The 2013 Distinguished Alumni Award recipients are
- Juris Hartmanis (PhD '55), for his groundbreaking contributions to the field of computer science, including a seminal paper that established the foundations of computational complexity theory. Hartmanis helped to found—and continues to work with—the computer-science department at Cornell University.
- Y. C. L. Susan Wu (PhD '63), for pioneering research and business entrepreneurship. As a researcher, Wu developed analytical models for magnetohydrodynamic power generation and performance. She then founded ERC Inc., a distinguished provider of scientific and engineering services supporting the nation's defense and space-exploration activities.
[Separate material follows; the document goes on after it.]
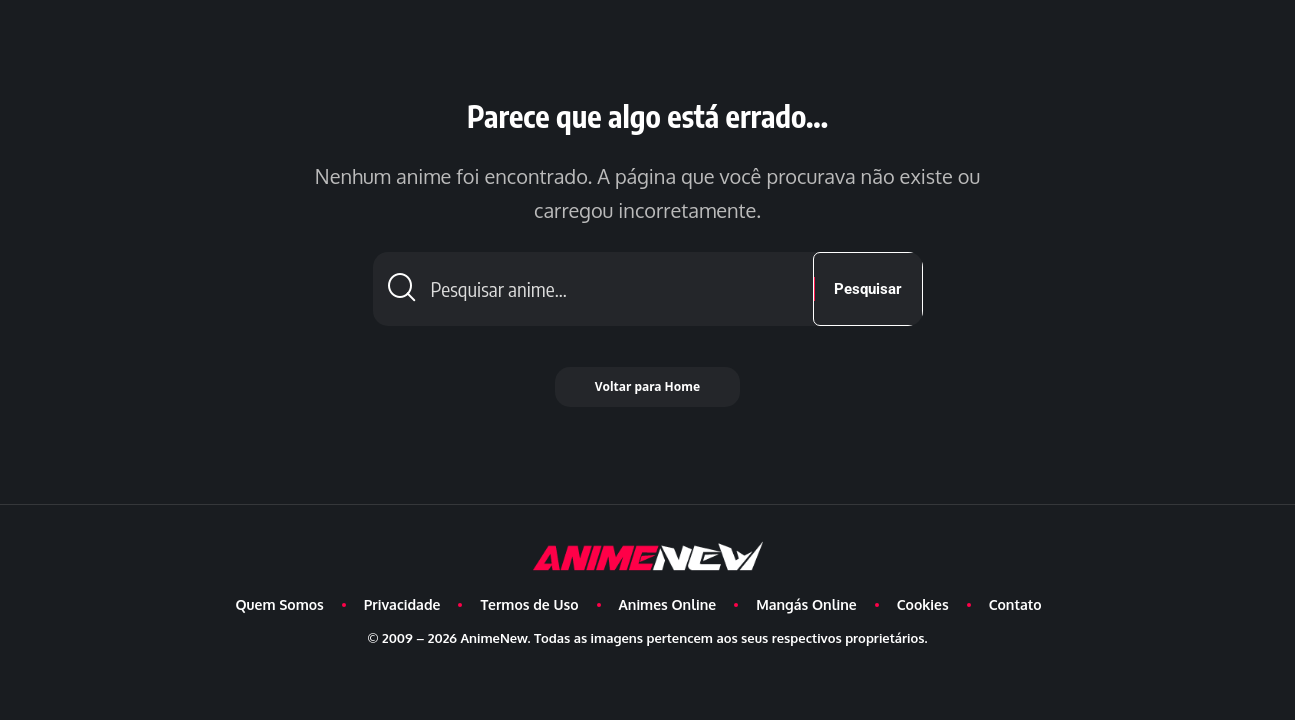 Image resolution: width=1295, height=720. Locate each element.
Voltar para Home (647, 386)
- Sébastien M. Candel (MS '69, PhD '72), for his extensive and pioneering technical contributions to aerospace. Candel has published seminal papers on combustion theory, advanced rocket combustion processes, and computational aeroacoustics, and, from 1978 to 2001, he led the mechanical and aerospace studies program at the prestigious French institute École Centrale Paris.
- Uma R. Chowdhry (MS '70), for her influential career as a researcher and global business leader. Chowdhry's research in materials science has generated more than 20 patents and led to new commercial materials that are now widely used in electronics. From 2006 to 2010, Chowdhry served as the chief science and technology officer at DuPont (she was the first female in that role at a Fortune 500 company). Her global research and development strategy helped to move the corporation into new countries and scientific fields.
- Stephen Wolfram (PhD '80), for his contributions to the fields of computation and physics. Drawing upon his research and discoveries, Wolfram created Mathematica, now considered a standard software-language environment for scientific, technical, and algorithmic computation and software development.
- James R. Fruchterman (BS '80, MS '80), for championing the idea of social entrepreneurship by developing technological products and methods that can benefit society. Fruchterman developed an optical text-recognition system to assist the blind and then founded Benetech, a technology nonprofit focusing on global literacy, human-rights issues, and the environment.
For complete profiles of the recipients, follow the individuals' links.
The awards will be presented at 11:00 a.m. on Saturday, May 18, in Beckman Auditorium on the Caltech campus.